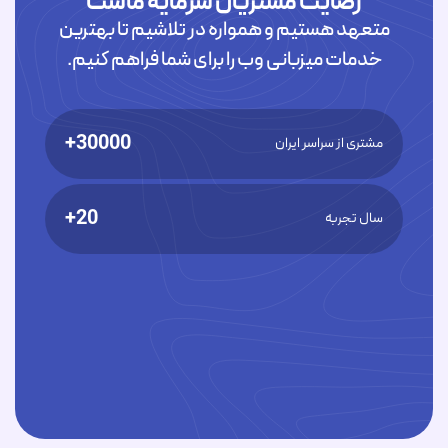
رضایت مشتریان سرمایه ماست
متعهد هستیم و همواره در تلاشیم تا بهترین
خدمات میزبانی وب را برای شما فراهم کنیم.
30000+
مشتری از سراسر ایران
20+
سال تجربه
——————
# Work task
The answer must reproduce every line of the records above exactly, with all pictures left out.

# Solution to this exercise
رضایت مشتریان سرمایه ماست
متعهد هستیم و همواره در تلاشیم تا بهترین
خدمات میزبانی وب را برای شما فراهم کنیم.
30000+
مشتری از سراسر ایران
20+
سال تجربه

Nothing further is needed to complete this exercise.